Сам создавая либретто своих опер, равно как и стихи для многих песен и романсов («Песни и пляски смерти», правда, написаны на стихи графа А.А. Голенищева-Кутузова, но он долгие годы был своего рода alter ego композитора, и сколько там Кутузова, а сколько самого Мусоргского, сказать трудно), Мусоргский в письме к В.В. Никольскому задавал вопрос — сам себе? — «Если допустить воспроиз­ведение художественным путем человеческого го­вора со всеми его тончайшими и капризнейшими оттенками, изобразить естественно, как жизнь и склад человека велит,будет ли это подходить к обоготворению человеческого дара слова? И если возможно самым простым способом, только строго подчиняясь художественному инстинкту в ловле чело­веческих голосовых интонаций, хватать за сердце, то не сле­дует ли заняться этим?а если при этом можно схватить и мыслительную способность в тиски, то не подобает ли от­даться такому занятию?»9

Кто такой в этом случае Мусоргский? Композитор? Поэт? Драматург? Или «философ слова», за несколько десятилетий предваривший Мартина Хайдеггера и Алексея Федоровича Лосева? Скорее всего, речь идет о древней «триединой хо­рее» искусств, сохраненной в «старой памяти» композитора- сотворца, ставшего, по промыслу Божию, выразителем рус­ского национального мифа (как Рихард Вагнер — германско­го). Не следует понимать миф на «бытовом» уровне, как некий вымысел. «Миф есть бытие личностное, или, точнее, образ бытия личностного, личностная формула, лик личности»ю, — писал А.Ф. Лосев. И далее: миф «не есть догмат, но история»и. Применительно к тому пониманию народа, которое мы встречаем у Мусоргского, сказанное нами получает объясне­ние. В его музыке — особенно в «Хованщине» — «лик лично­сти» Руси явлен наиболее очевидно — и в то же время сокры­то (как м у Вагнера в «Кольце Нибелунгов» «лик личности» Германии).

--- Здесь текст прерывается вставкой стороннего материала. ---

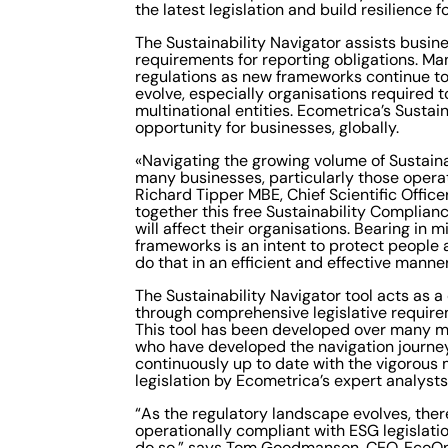
the latest legislation and build resilience
The Sustainability Navigator assists busine
requirements for reporting obligations. M
regulations as new frameworks continue t
evolve, especially organisations required 
multinational entities. Ecometrica’s Sustai
opportunity for businesses, globally.
«Navigating the growing volume of Sustainab
many businesses, particularly those operati
Richard Tipper MBE, Chief Scientific Offic
together this free Sustainability Complia
will affect their organisations. Bearing in
frameworks is an intent to protect people 
do that in an efficient and effective manne
The Sustainability Navigator tool acts as a
through comprehensive legislative require
This tool has been developed over many mo
who have developed the navigation journey 
continuously up to date with the vigorous 
legislation by Ecometrica’s expert analyst
“As the regulatory landscape evolves, the
operationally compliant with ESG legislatio
do so,” says Tom Goodmanson, CEO, EcoOnl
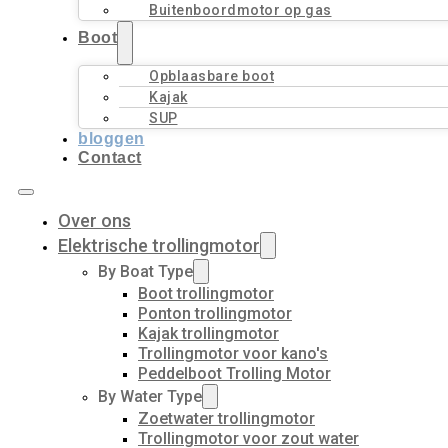
Buitenboordmotor op gas
Boot
Opblaasbare boot
Kajak
SUP
bloggen
Contact
Over ons
Elektrische trollingmotor
By Boat Type
Boot trollingmotor
Ponton trollingmotor
Kajak trollingmotor
Trollingmotor voor kano's
Peddelboot Trolling Motor
By Water Type
Zoetwater trollingmotor
Trollingmotor voor zout water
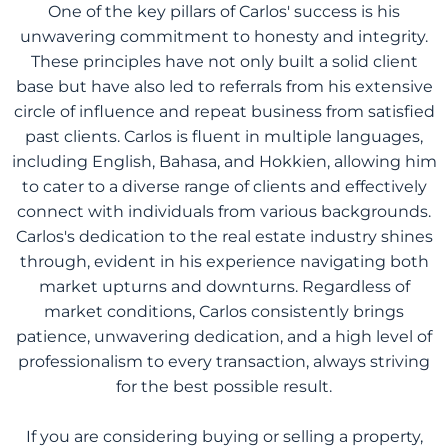
One of the key pillars of Carlos' success is his
unwavering commitment to honesty and integrity.
These principles have not only built a solid client
base but have also led to referrals from his extensive
circle of influence and repeat business from satisfied
past clients. Carlos is fluent in multiple languages,
including English, Bahasa, and Hokkien, allowing him
to cater to a diverse range of clients and effectively
connect with individuals from various backgrounds.
Carlos's dedication to the real estate industry shines
through, evident in his experience navigating both
market upturns and downturns. Regardless of
market conditions, Carlos consistently brings
patience, unwavering dedication, and a high level of
professionalism to every transaction, always striving
for the best possible result.
If you are considering buying or selling a property,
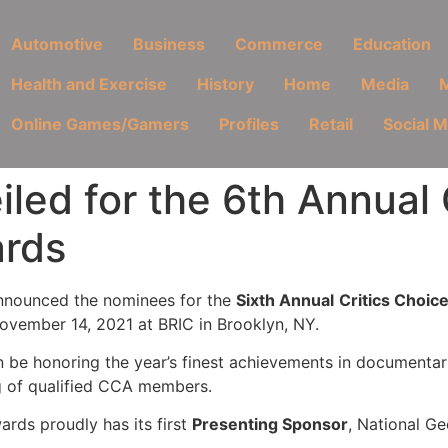
Automotive
Business
Commerce
Education
Health and Exercise
History
Home
Media
M
Online Games/Gamers
Profiles
Retail
Social 
led for the 6th Annual 
rds
nnounced the nominees for the
Sixth Annual
Critics Choi
November 14, 2021 at BRIC in Brooklyn, NY.
n be honoring the year’s finest achievements in documentar
ng of qualified CCA members.
rds proudly has its first
Presenting Sponsor
, National G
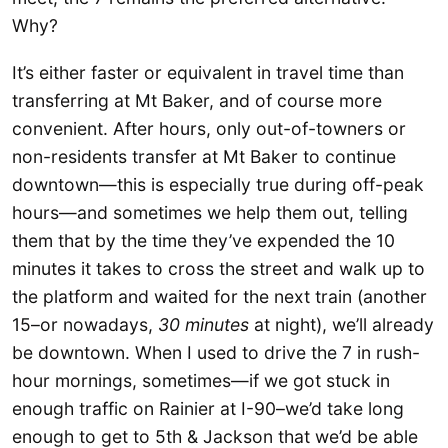
Why?
It’s either faster or equivalent in travel time than
transferring at Mt Baker, and of course more
convenient. After hours, only out-of-towners or
non-residents transfer at Mt Baker to continue
downtown—this is especially true during off-peak
hours—and sometimes we help them out, telling
them that by the time they’ve expended the 10
minutes it takes to cross the street and walk up to
the platform and waited for the next train (another
15–or nowadays,
30 minutes
at night), we’ll already
be downtown. When I used to drive the 7 in rush-
hour mornings, sometimes—if we got stuck in
enough traffic on Rainier at I-90–we’d take long
enough to get to 5th & Jackson that we’d be able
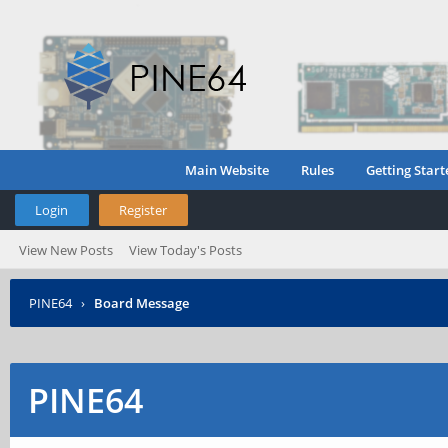
Main Website
Rules
Getting Start
Login
Register
View New Posts
View Today's Posts
PINE64
›
Board Message
PINE64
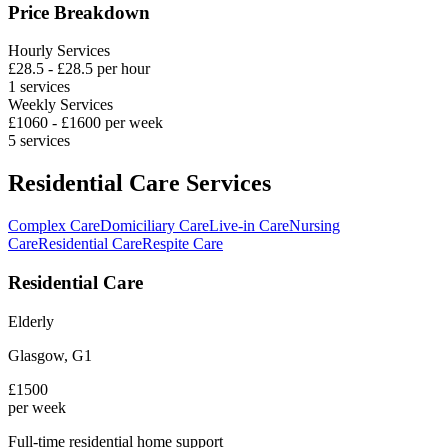
Price Breakdown
Hourly Services
£
28.5
- £
28.5
per hour
1
services
Weekly Services
£
1060
- £
1600
per week
5
services
Residential Care Services
Complex Care
Domiciliary Care
Live-in Care
Nursing
Care
Residential Care
Respite Care
Residential Care
Elderly
Glasgow
,
G1
£
1500
per week
Full-time residential home support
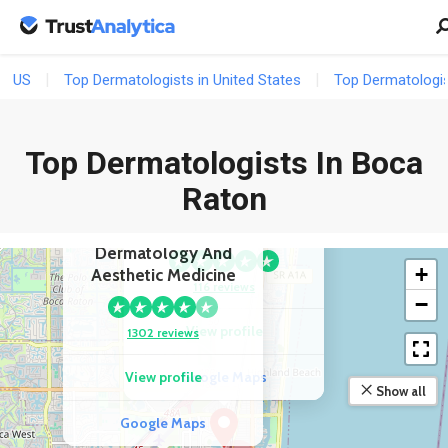
US
Top Dermatologists in United States
Top Dermatologist
Top Dermatologists In Boca
Raton
COMPETITOR
COMPETITOR
SkinSol Dermatology
Rendon Center For
Dermatology And
+
Aesthetic Medicine
116 reviews
−
View profile
1302 reviews
View profile
Google Maps
Show all
Google Maps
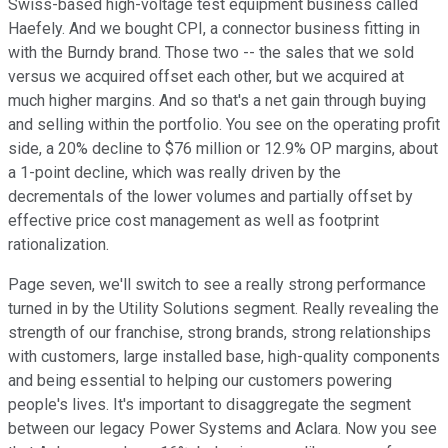
Swiss-based high-voltage test equipment business called
Haefely. And we bought CPI, a connector business fitting in
with the Burndy brand. Those two -- the sales that we sold
versus we acquired offset each other, but we acquired at
much higher margins. And so that's a net gain through buying
and selling within the portfolio. You see on the operating profit
side, a 20% decline to $76 million or 12.9% OP margins, about
a 1-point decline, which was really driven by the
decrementals of the lower volumes and partially offset by
effective price cost management as well as footprint
rationalization.
Page seven, we'll switch to see a really strong performance
turned in by the Utility Solutions segment. Really revealing the
strength of our franchise, strong brands, strong relationships
with customers, large installed base, high-quality components
and being essential to helping our customers powering
people's lives. It's important to disaggregate the segment
between our legacy Power Systems and Aclara. Now you see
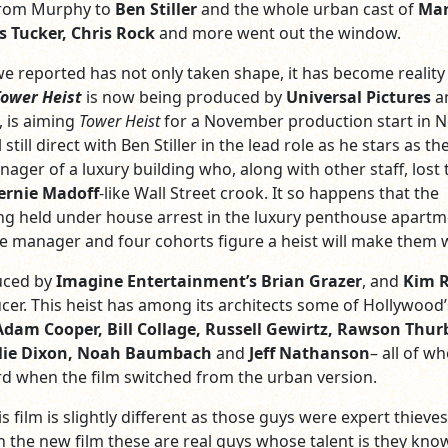
 from Murphy to
Ben Stiller
and the whole urban cast of
Mar
s Tucker, Chris Rock
and more went out the window.
 reported has not only taken shape, it has become reality
ower Heist
is now being produced by
Universal Pictures
a
, is aiming
Tower Heist
for a November production start in 
 still direct with Ben Stiller in the lead role as he stars as th
ger of a luxury building who, along with other staff, lost 
ernie Madoff
-like Wall Street crook. It so happens that the
ing held under house arrest in the luxury penthouse apart
he manager and four cohorts figure a heist will make them 
uced by
Imagine Entertainment’s
Brian Grazer
, and
Kim 
cer. This heist has among its architects some of Hollywood’
Adam Cooper, Bill Collage, Russell Gewirtz, Rawson Thurb
eslie Dixon, Noah Baumbach
and
Jeff Nathanson
– all of w
 when the film switched from the urban version.
s film is slightly different as those guys were expert thieves
In the new film these are real guys whose talent is they kno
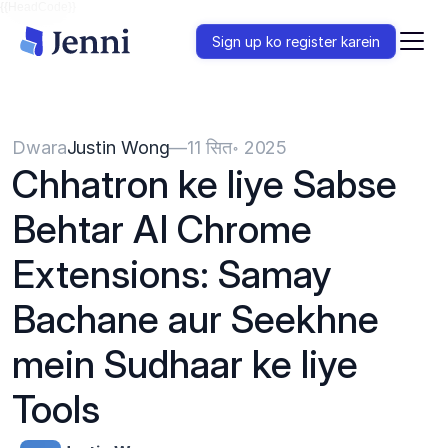
{{HeadCode}}
Sign up ko register karein
Dwara
Justin Wong
—
11 सित॰ 2025
Chhatron ke liye Sabse 
Behtar AI Chrome 
Extensions: Samay 
Bachane aur Seekhne 
mein Sudhaar ke liye 
Tools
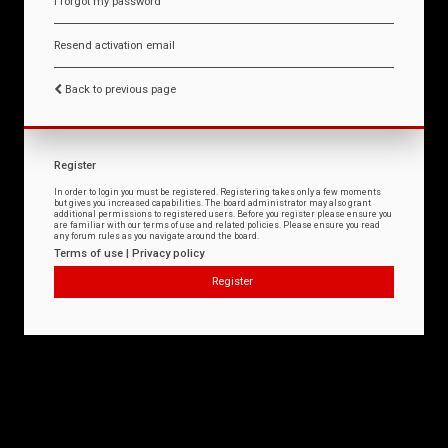
I forgot my password
Resend activation email
Back to previous page
Register
In order to login you must be registered. Registering takes only a few moments
but gives you increased capabilities. The board administrator may also grant
additional permissions to registered users. Before you register please ensure you
are familiar with our terms of use and related policies. Please ensure you read
any forum rules as you navigate around the board.
Terms of use
|
Privacy policy
Register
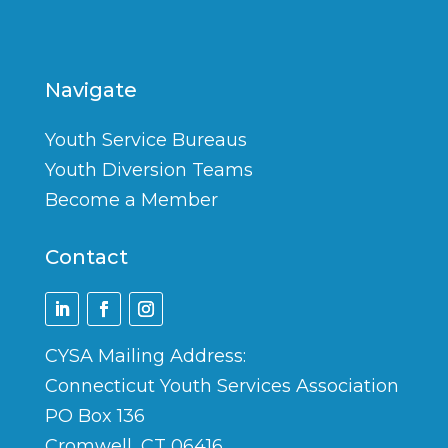
Navigate
Youth Service Bureaus
Youth Diversion Teams
Become a Member
Contact
CYSA Mailing Address:
Connecticut Youth Services Association
PO Box 136
Cromwell, CT 06416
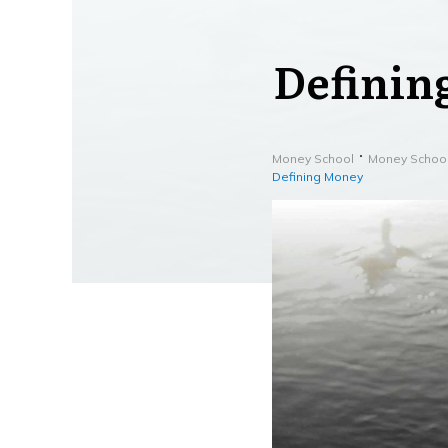
Definin
Money School
Money Schoo
Defining Money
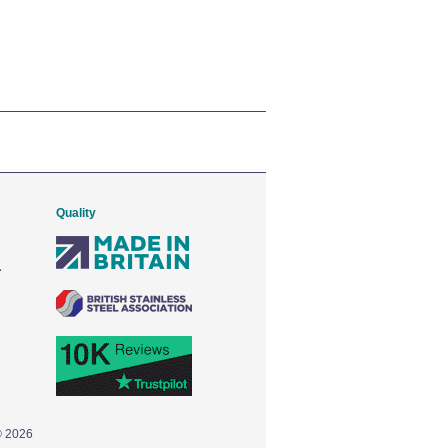
Quality
© 2026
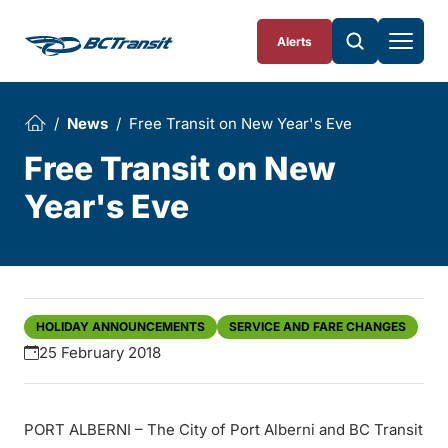
Skip To Content
Alerts
News
Free Transit on New Year's Eve
Free Transit on New
Year's Eve
HOLIDAY ANNOUNCEMENTS
SERVICE AND FARE CHANGES
25 February 2018
PORT ALBERNI – The City of Port Alberni and BC Transit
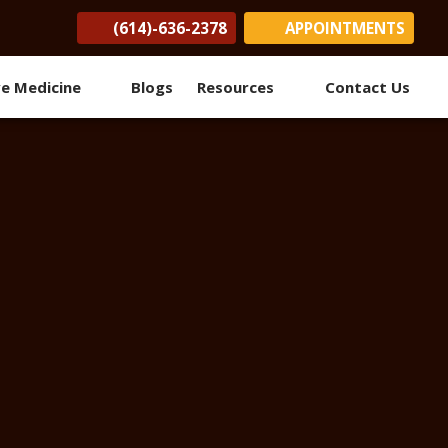
(614)-636-2378
APPOINTMENTS
(opens in new tab)
(opens in new tab)
(opens in new tab)
ve Medicine
Blogs
Resources
Contact Us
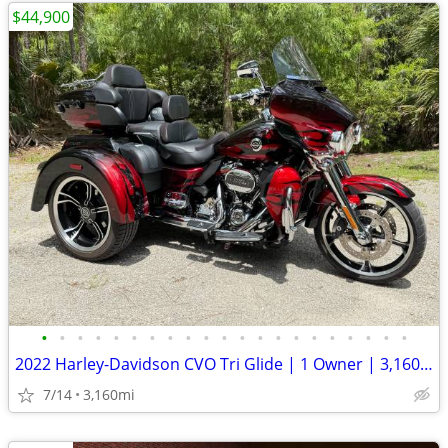
$44,900
•
•
•
•
•
•
•
•
•
•
•
•
•
•
•
•
•
•
•
•
•
2022 Harley-Davidson CVO Tri Glide | 1 Owner | 3,160 Original Miles
7/14
3,160mi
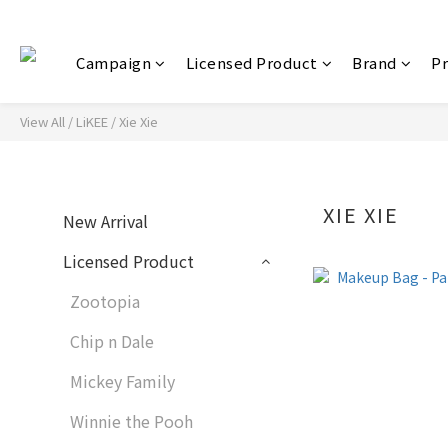
Campaign
Licensed Product
Brand
P
View All
/
LiKEE
/
Xie Xie
XIE XIE
New Arrival
Licensed Product
Zootopia
Chip n Dale
Mickey Family
Winnie the Pooh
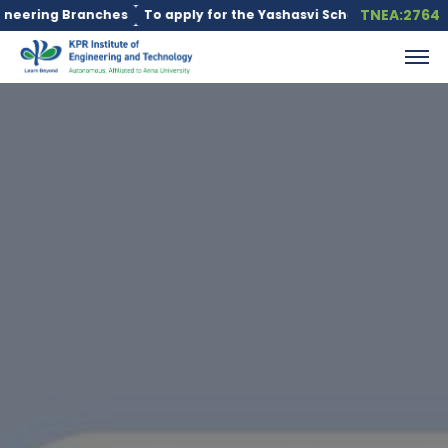
TNEA:2764
ering Branches
To apply for the Yashasvi Scholarship Scheme, c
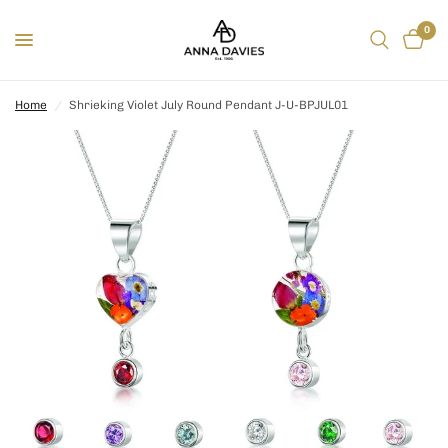
0
Home
/
Shrieking Violet July Round Pendant J-U-BPJUL01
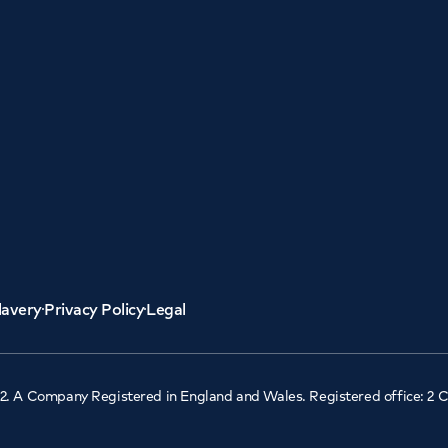
lavery
Privacy Policy
Legal
2. A Company Registered in England and Wales. Registered office: 2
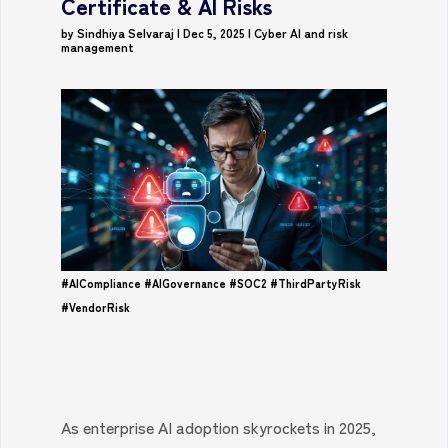
Certificate & AI Risks
by
Sindhiya Selvaraj
|
Dec 5, 2025
|
Cyber AI and risk
management
#AICompliance
#AIGovernance
#SOC2
#ThirdPartyRisk
#VendorRisk
As enterprise AI adoption skyrockets in 2025,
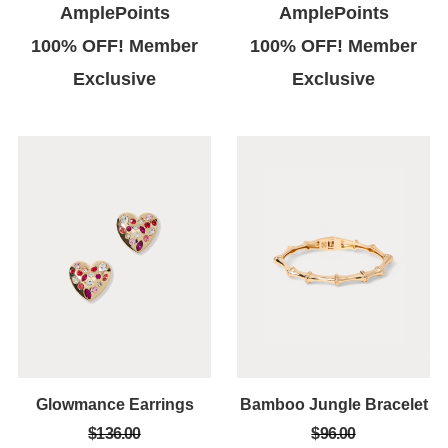
AmplePoints
AmplePoints
100% OFF! Member
100% OFF! Member
Exclusive
Exclusive
Glowmance Earrings
Bamboo Jungle Bracelet
$136.00
$96.00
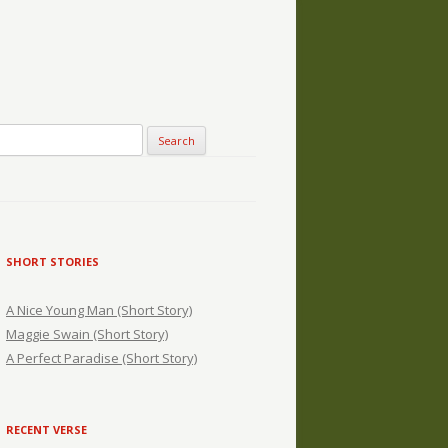
SHORT STORIES
A Nice Young Man (Short Story)
Maggie Swain (Short Story)
A Perfect Paradise (Short Story)
RECENT VERSE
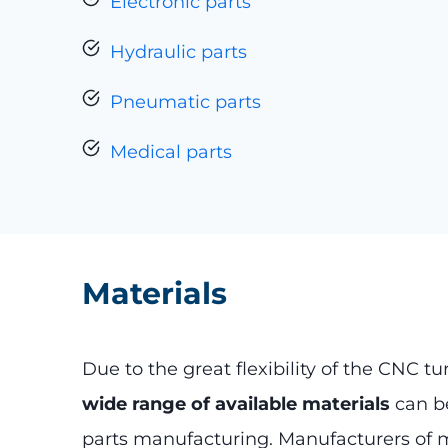
Electronic parts
Hydraulic parts
Pneumatic parts
Medical parts
Materials
Due to the great flexibility of the CNC tu
wide range of available materials
can be
parts manufacturing. Manufacturers of 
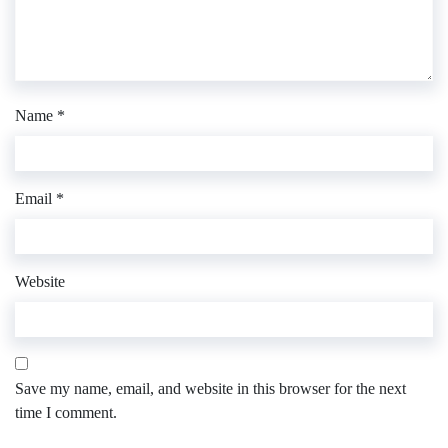
Name
*
Email
*
Website
Save my name, email, and website in this browser for the next
time I comment.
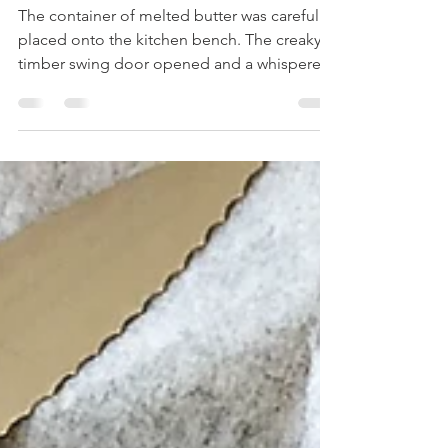
& Pine nut Friands
The container of melted butter was carefully
placed onto the kitchen bench. The creaky
timber swing door opened and a whispered
voice...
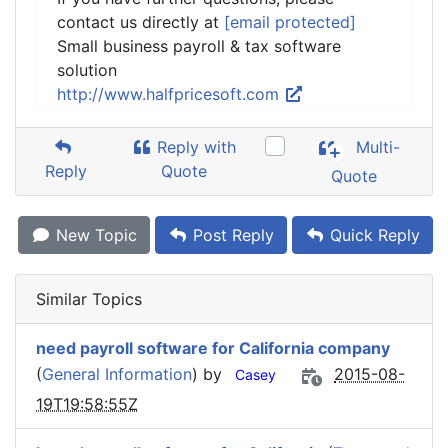
contact us directly at
[email protected]
Small business payroll & tax software
solution
http://www.halfpricesoft.com
Reply with
Multi-
Reply
Quote
Quote
New Topic
Post Reply
Quick Reply
Similar Topics
need payroll software for California company
(
General Information
) by
2015-08-
Casey
19T19:58:55Z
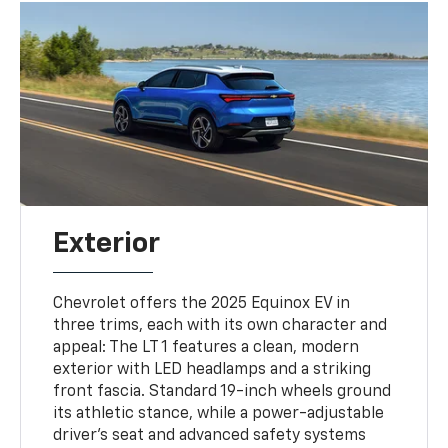
Exterior
Chevrolet offers the 2025 Equinox EV in
three trims, each with its own character and
appeal: The LT 1 features a clean, modern
exterior with LED headlamps and a striking
front fascia. Standard 19-inch wheels ground
its athletic stance, while a power-adjustable
driver’s seat and advanced safety systems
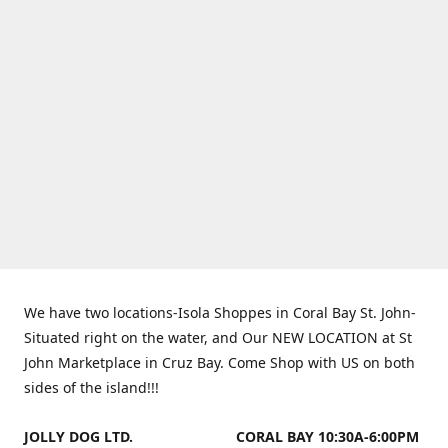
We have two locations-Isola Shoppes in Coral Bay St. John-
Situated right on the water, and Our NEW LOCATION at St
John Marketplace in Cruz Bay. Come Shop with US on both
sides of the island!!!
JOLLY DOG LTD.
CORAL BAY 10:30A-6:00PM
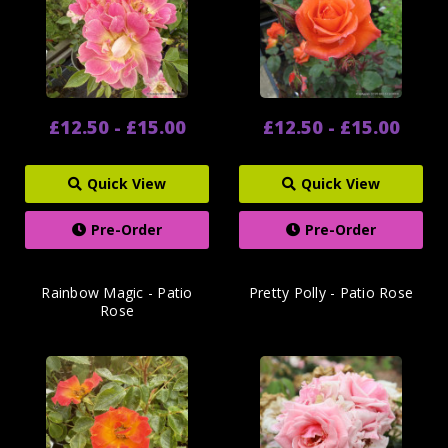
£12.50 - £15.00
£12.50 - £15.00
Quick View
Quick View
Pre-Order
Pre-Order
Rainbow Magic - Patio
Pretty Polly - Patio Rose
Rose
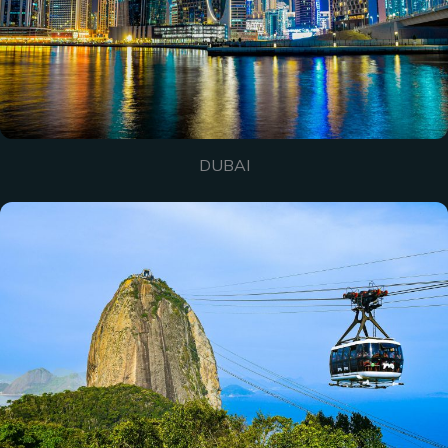
DUBAI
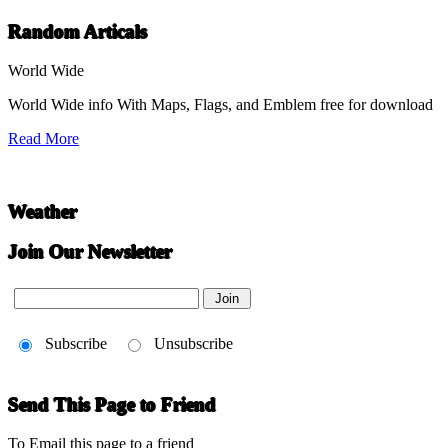
Random Articals
World Wide
World Wide info With Maps, Flags, and Emblem free for download
Read More
Weather
Join Our Newsletter
Subscribe
Unsubscribe
Send This Page to Friend
To Email this page to a friend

Отцы Церкви, а на Руси наиболее последовательно — отцы Стоглавого Собора — жестко осуждали лицедеев, гудцов, сопелников, скоморохов. «Позорищные профессии» — певца, актера, танцора — церковный канон считает препятст­вием к Причащению Святых Христовых Тайн. Опера — то есть то, чем прежде всего занимался Мусоргский, — безусловно, относится к числу таких областей искусства. Об этом следует говорить ясно и без обиняков. Быть может, именно поэтому композитор — в отличие от далекого от театра Балакирева, глубоко воцерковленного, духовного сына одного из извест­нейших единоверческих священников XIX в. о. Иоанна Вер­ховского — не вел строго церковной жизни, и на этом не на­стаивал даже его близкий друг Тертий Иванович Филиппов, с которым Модест Петрович находился в полном единомыслии по вопросам Старообрядчества, Единоверия, «современным церковным вопросам».

Духовно платя за свою «дистанцию», как почти всегда в таких случаях, «русской болезнью», он пребывал как бы «в чине кающихся», или, если говорить на языке федосеевцев, — «не- молящихся». Это было на самом деле честно — в отличие от регулярного ежегодного причащения танцовщиц Император­ского балета и всего прочего подобного, чем была полна цер­ковно-придворная жизнь XIX столетия. Только сам Господь, а не мы, является в этих вещах Судией.

Очевидно, однако, что в случае Мусоргского (как и Вагне­ра) опера теряет характер простого зрелища и из позорища превращается в воззрение. Таков «Борис Годунов». Такова «Хованщина».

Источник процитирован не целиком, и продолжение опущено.